- **EXERCISE GOAL**
Exactly as written, transcribe the data from its opening line through the line containing "GÉNÉRATEUR DE FUMÉE". Leave every picture out.

Excerpts from a dataset
Start of Block
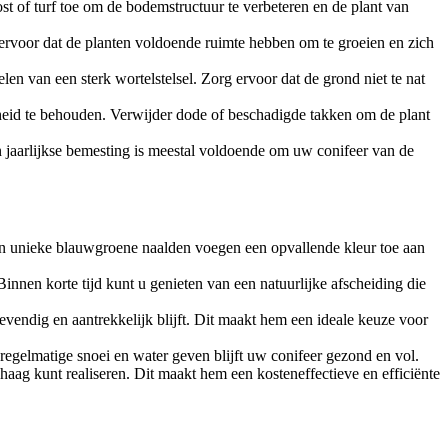
t of turf toe om de bodemstructuur te verbeteren en de plant van
rvoor dat de planten voldoende ruimte hebben om te groeien en zich
en van een sterk wortelstelsel. Zorg ervoor dat de grond niet te nat
heid te behouden. Verwijder dode of beschadigde takken om de plant
n jaarlijkse bemesting is meestal voldoende om uw conifeer van de
ijn unieke blauwgroene naalden voegen een opvallende kleur toe aan
nnen korte tijd kunt u genieten van een natuurlijke afscheiding die
vendig en aantrekkelijk blijft. Dit maakt hem een ideale keuze voor
regelmatige snoei en water geven blijft uw conifeer gezond en vol.
aag kunt realiseren. Dit maakt hem een kosteneffectieve en efficiënte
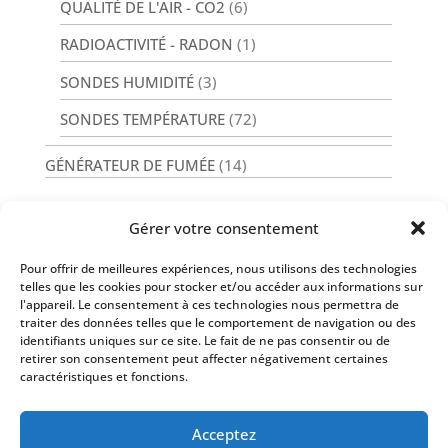
QUALITÉ DE L'AIR - CO2
(6)
RADIOACTIVITÉ - RADON
(1)
SONDES HUMIDITÉ
(3)
SONDES TEMPÉRATURE
(72)
GÉNÉRATEUR DE FUMÉE
(14)
Gérer votre consentement
Pour offrir de meilleures expériences, nous utilisons des technologies
Nos Services
telles que les cookies pour stocker et/ou accéder aux informations sur
l'appareil. Le consentement à ces technologies nous permettra de
traiter des données telles que le comportement de navigation ou des
identifiants uniques sur ce site. Le fait de ne pas consentir ou de
retirer son consentement peut affecter négativement certaines
caractéristiques et fonctions.
Infos
Acceptez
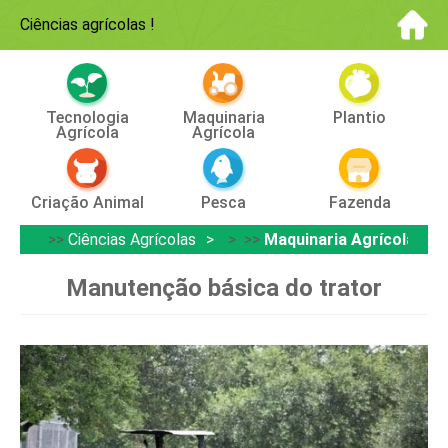
Ciências agrícolas
!
Tecnologia
Maquinaria
Plantio
Agrícola
Agrícola
Criação Animal
Pesca
Fazenda
>>
Ciências Agrícolas
> >>
Maquinaria Agrícola
Manutenção básica do trator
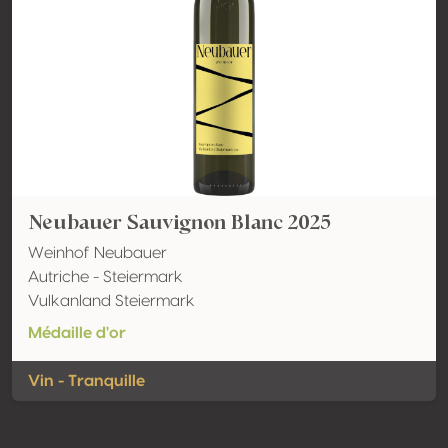
Neubauer Sauvignon Blanc 2025
Weinhof Neubauer
Autriche - Steiermark
Vulkanland Steiermark
Médaille d'or
Vin - Tranquille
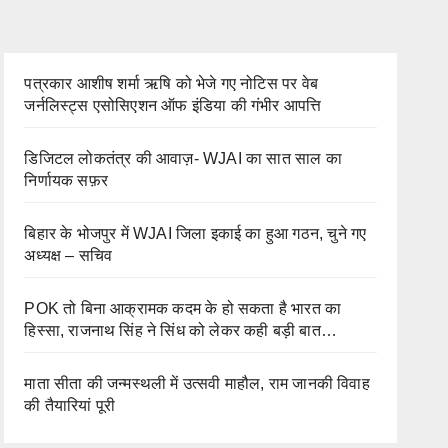
पत्रकार आशीष शर्मा ऋषि को भेजे गए नोटिस पर वेब
जर्नलिस्ट्स एसोसिएशन ऑफ इंडिया की गंभीर आपत्ति
डिजिटल लोकतंत्र की आवाज़- WJAI का सात साल का
निर्णायक सफ़र
बिहार के भोजपुर में WJAI जिला इकाई का हुआ गठन, चुने गए
अध्यक्ष – सचिव
POK तो बिना आक्रामक कदम के हो सकता है भारत का
हिस्सा, राजनाथ सिंह ने सिंध को लेकर कही बड़ी बात…
माता सीता की जन्मस्थली में उत्सवी माहौल, राम जानकी विवाह
की तैयारियां पूरी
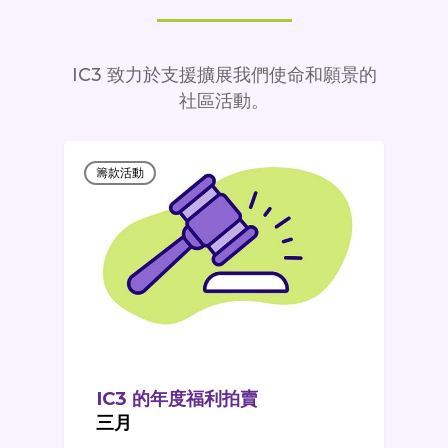
IC3 致力於支援擴展我們使命和願景的
社區活動。
籌款活動
IC3 的年度福利拍賣
三月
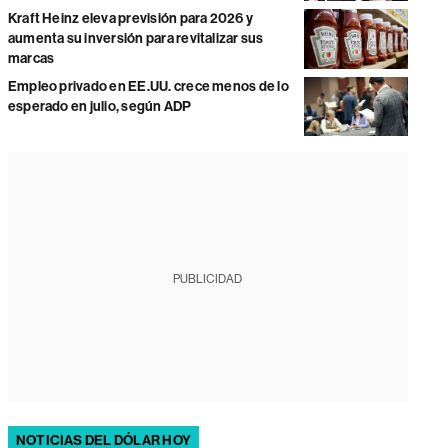
Kraft Heinz eleva previsión para 2026 y
aumenta su inversión para revitalizar sus
marcas
Empleo privado en EE.UU. crece menos de lo
esperado en julio, según ADP
PUBLICIDAD
NOTICIAS DEL DÓLAR HOY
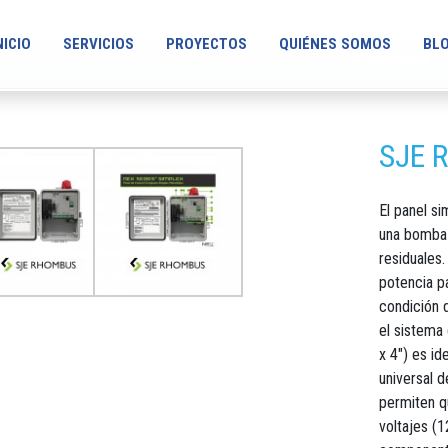
NICIO
SERVICIOS
PROYECTOS
QUIÉNES SOMOS
BL
»
Productos
»
Eléctrico
»
SJE Rhombus Simplex
»
SJE Rhombus S
SJE 
El panel s
una bomba 
residuales.
potencia p
condición d
el sistema 
x 4″) es id
universal d
permiten q
voltajes (1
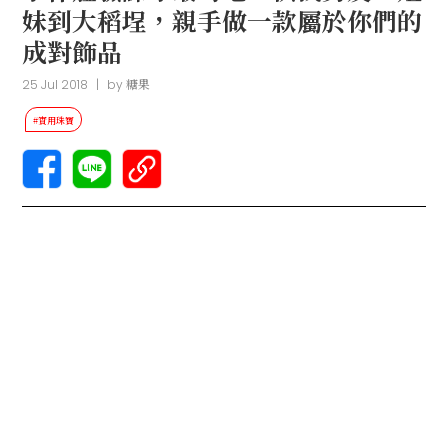
妹到大稻埕，親手做一款屬於你們的
成對飾品
25 Jul 2018
|
by
糖果
#實用珠寶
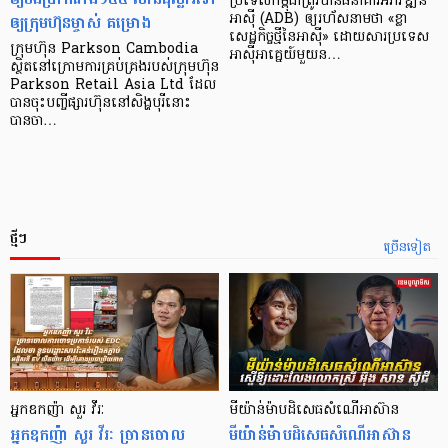
ប្រទេស​កម្ពុជា​ត្រូវ​បាន​ធនាគារ​អភិវឌ្ឍន៍​
ឲ្យក្រុមហ៊ុនម្ចាស់ គម្រោង
អាស៊ី (ADB) ឲ្យ​រហ័ស​នាមថា «ខ្លា​
សេដ្ឋកិច្ច​ថ្មី​នៃ​អាស៊ី» ដោយសារ​ប្រទេស​
ក្រុមហ៊ុន Parkson Cambodia
អាស៊ី​អាគ្នេយ៍​មួយ​ន…
ស្ថិតនៅក្រោមការគ្រប់គ្រងរបស់ក្រុមហ៊ុន
Parkson Retail Asia Ltd ដែល
បានចុះបញ្ចីផ្សារហ៊ុននៅសិង្ហបុរីនោះ
បានចា…
ថ្មីៗ
ច្រើនទៀត
អ្នកឧកញ៉ា សួរ វីរៈ
មីយ៉ាន់ម៉ាបដិសេធសំណើអាស៊ាន
អ្នកឧកញ៉ា សួរ វីរៈ​ ច្រានចោល
មីយ៉ាន់ម៉ាបដិសេធសំណើអាស៊ាន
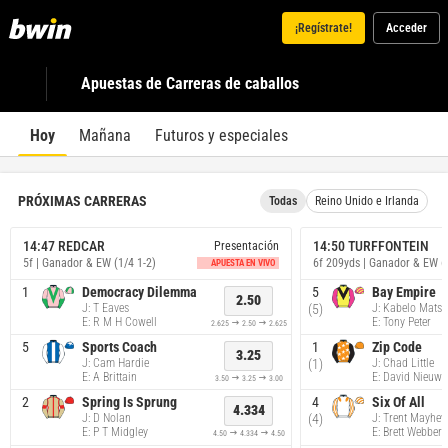
¡Regístrate!
Acceder
Apuestas de Carreras de caballos
Hoy
Mañana
Futuros y especiales
PRÓXIMAS CARRERAS
Todas
Reino Unido e Irlanda
14:47
REDCAR
14:50
TURFFONTEIN
Presentación
5f
| Ganador & EW (1/4 1-2)
6f 209yds
| Ganador & EW (1
APUESTA EN VIVO
1
Democracy Dilemma
5
Bay Empire
2.50
J: T Eaves
(5)
J: Kabelo Mats
E: R M H Cowell
E: Tony Peter
2.625
2.50
2.625
2.625
2.50
2.625
5
Sports Coach
1
Zip Code
3.25
J: Cam Hardie
(1)
J: Chad Little
E: A Brittain
E: David Nieuw
3.50
3.25
3.00
3.50
3.25
3.00
2
Spring Is Sprung
4
Six Of All
4.334
J: D Nolan
(4)
J: Trent Mayhe
E: P T Midgley
E: Brett Webber
4.50
4.334
4.50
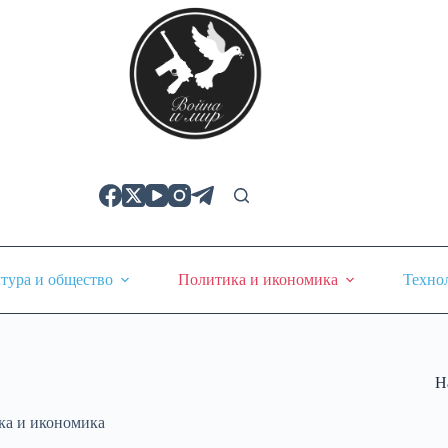
тура и общество
Политика и икономика
Техно
Н
ка и икономика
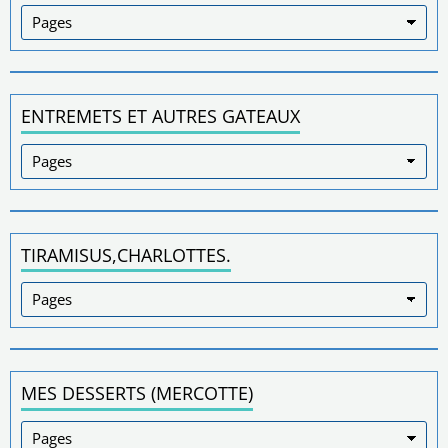
ENTREMETS ET AUTRES GATEAUX
TIRAMISUS,CHARLOTTES.
MES DESSERTS (MERCOTTE)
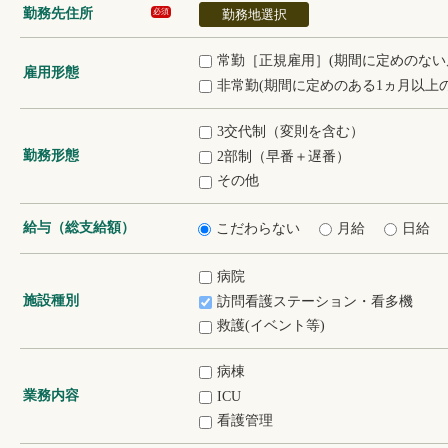
勤務先住所
必須
勤務地選択
常勤［正規雇用］(期間に定めのない
雇用形態
非常勤(期間に定めのある1ヵ月以上の
3交代制（変則を含む）
勤務形態
2部制（早番＋遅番）
その他
給与（総支給額）
こだわらない
月給
日給
病院
施設種別
訪問看護ステーション・看多機
救護(イベント等)
病棟
業務内容
ICU
看護管理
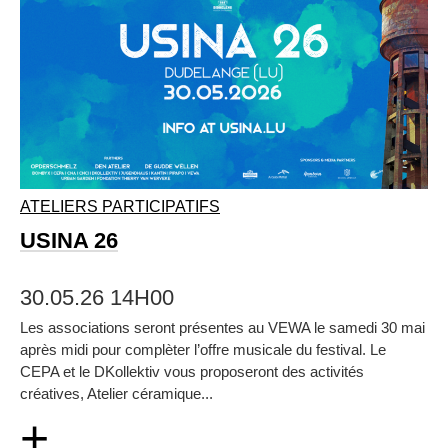
ATELIERS PARTICIPATIFS
USINA 26
30.05.26 14H00
Les associations seront présentes au VEWA le samedi 30 mai
après midi pour complèter l’offre musicale du festival. Le
CEPA et le DKollektiv vous proposeront des activités
créatives, Atelier céramique...
+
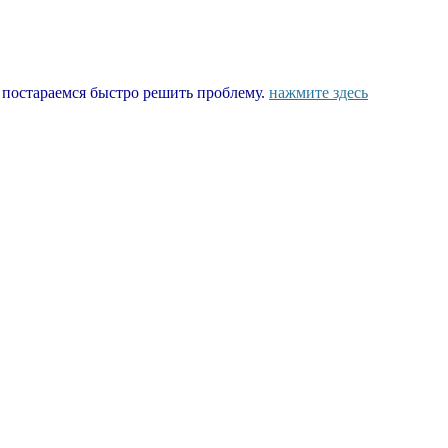
ы постараемся быстро решить проблему.
нажмите здесь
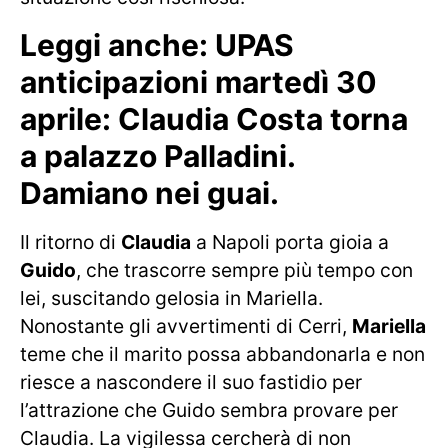
Leggi anche:
UPAS
anticipazioni martedì 30
aprile: Claudia Costa torna
a palazzo Palladini.
Damiano nei guai.
Il ritorno di
Claudia
a Napoli porta gioia a
Guido
, che trascorre sempre più tempo con
lei, suscitando gelosia in Mariella.
Nonostante gli avvertimenti di Cerri,
Mariella
teme che il marito possa abbandonarla e non
riesce a nascondere il suo fastidio per
l’attrazione che Guido sembra provare per
Claudia. La vigilessa cercherà di non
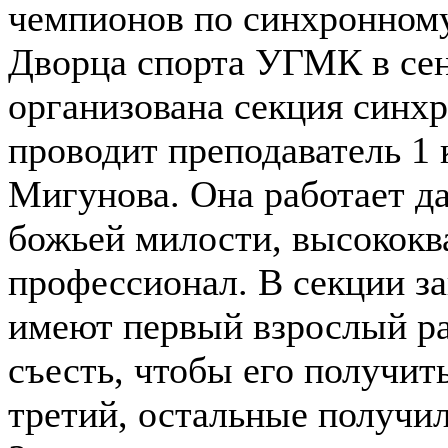
чемпионов по синхронному
Дворца спорта УГМК в сен
организована секция синхр
проводит преподаватель 1
Мигунова. Она работает да
божьей милости, высокок
профессионал. В секции за
имеют первый взрослый раз
съесть, чтобы его получить
третий, остальные получи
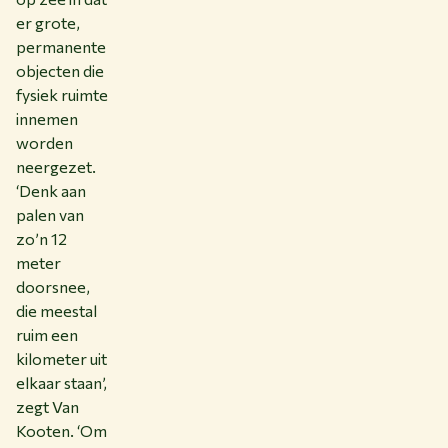
er grote,
permanente
objecten die
fysiek ruimte
innemen
worden
neergezet.
‘Denk aan
palen van
zo’n 12
meter
doorsnee,
die meestal
ruim een
kilometer uit
elkaar staan’,
zegt Van
Kooten. ‘Om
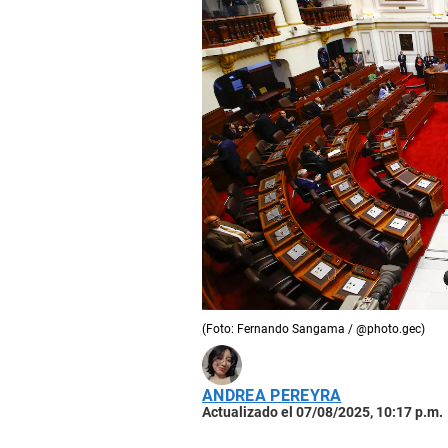
(Foto: Fernando Sangama / @photo.gec)
ANDREA PEREYRA
Actualizado el 07/08/2025, 10:17 p.m.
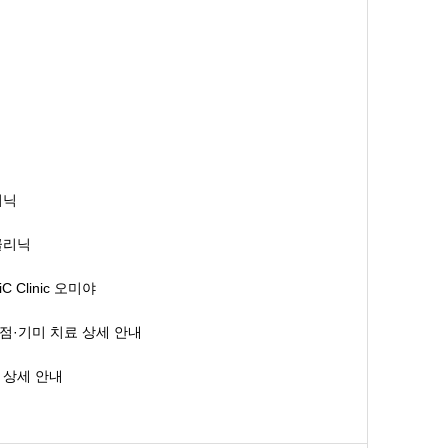
리닉
클리닉
Clinic 오미야
점·기미 치료 상세 안내
 상세 안내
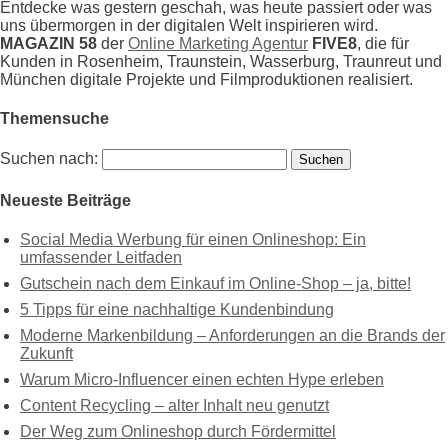
Entdecke was gestern geschah, was heute passiert oder was
uns übermorgen in der digitalen Welt inspirieren wird.
MAGAZIN 58
der
Online Marketing Agentur
FIVE8
, die für
Kunden in Rosenheim, Traunstein, Wasserburg, Traunreut und
München digitale Projekte und Filmproduktionen realisiert.
Themensuche
Suchen nach:
Neueste Beiträge
Social Media Werbung für einen Onlineshop: Ein
umfassender Leitfaden
Gutschein nach dem Einkauf im Online-Shop – ja, bitte!
5 Tipps für eine nachhaltige Kundenbindung
Moderne Markenbildung – Anforderungen an die Brands der
Zukunft
Warum Micro-Influencer einen echten Hype erleben
Content Recycling – alter Inhalt neu genutzt
Der Weg zum Onlineshop durch Fördermittel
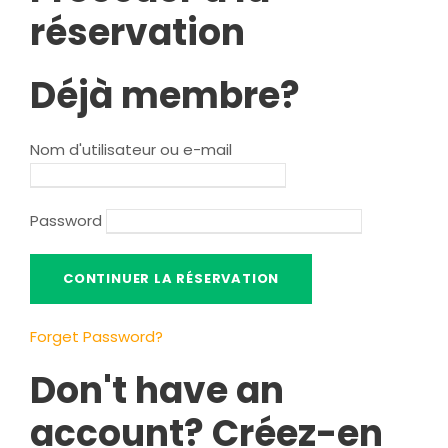
réservation
Déjà membre?
Nom d'utilisateur ou e-mail
Password
Forget Password
?
Don't have an
account
? Créez-en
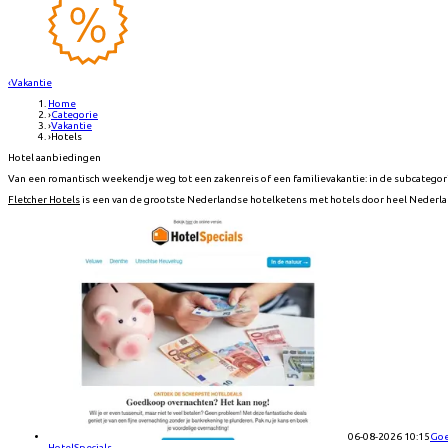
‹
Vakantie
Home
›
Categorie
›
Vakantie
›
Hotels
Hotel aanbiedingen
Van een romantisch weekendje weg tot een zakenreis of een familievakantie: in de subcategor
Fletcher Hotels
is een van de grootste Nederlandse hotelketens met hotels door heel Nederlan
06-08-2026 10:15
Goe
HotelSpecials
→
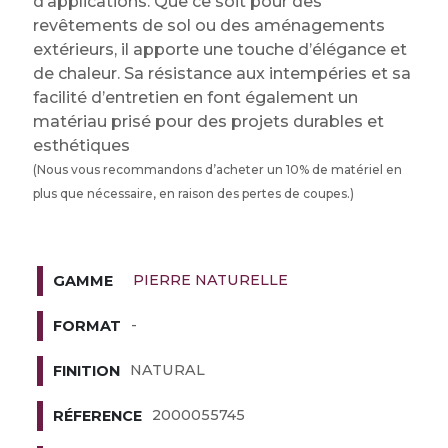
d’applications. Que ce soit pour des
revêtements de sol ou des aménagements
extérieurs, il apporte une touche d’élégance et
de chaleur. Sa résistance aux intempéries et sa
facilité d’entretien en font également un
matériau prisé pour des projets durables et
esthétiques
(Nous vous recommandons d’acheter un 10% de matériel en
plus que nécessaire, en raison des pertes de coupes.)
PIERRE NATURELLE
GAMME
-
FORMAT
NATURAL
FINITION
2000055745
RÉFERENCE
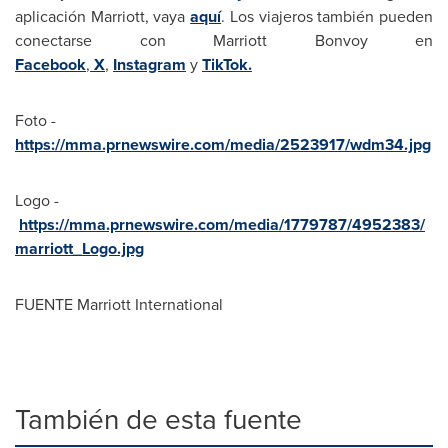
aplicación Marriott, vaya
aquí
. Los viajeros también pueden
conectarse con Marriott Bonvoy en
Facebook
,
X
,
Instagram
y
TikTok.
Foto -
https://mma.prnewswire.com/media/2523917/wdm34.jpg
Logo -
https://mma.prnewswire.com/media/1779787/4952383/
marriott_Logo.jpg
FUENTE
Marriott International
También de esta fuente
End of Block
- **RESULT OF THIS TASK**
t of turf toe om de bodemstructuur te verbeteren en de plant van
rvoor dat de planten voldoende ruimte hebben om te groeien en zich
en van een sterk wortelstelsel. Zorg ervoor dat de grond niet te nat
heid te behouden. Verwijder dode of beschadigde takken om de plant
n jaarlijkse bemesting is meestal voldoende om uw conifeer van de
ijn unieke blauwgroene naalden voegen een opvallende kleur toe aan
nnen korte tijd kunt u genieten van een natuurlijke afscheiding die
vendig en aantrekkelijk blijft. Dit maakt hem een ideale keuze voor
regelmatige snoei en water geven blijft uw conifeer gezond en vol.
aag kunt realiseren. Dit maakt hem een kosteneffectieve en efficiënte
QUALITÉ DE L'AIR - CO2
(6)
RADIOACTIVITÉ - RADON
(1)
SONDES HUMIDITÉ
(3)
SONDES TEMPÉRATURE
(72)
GÉNÉRATEUR DE FUMÉE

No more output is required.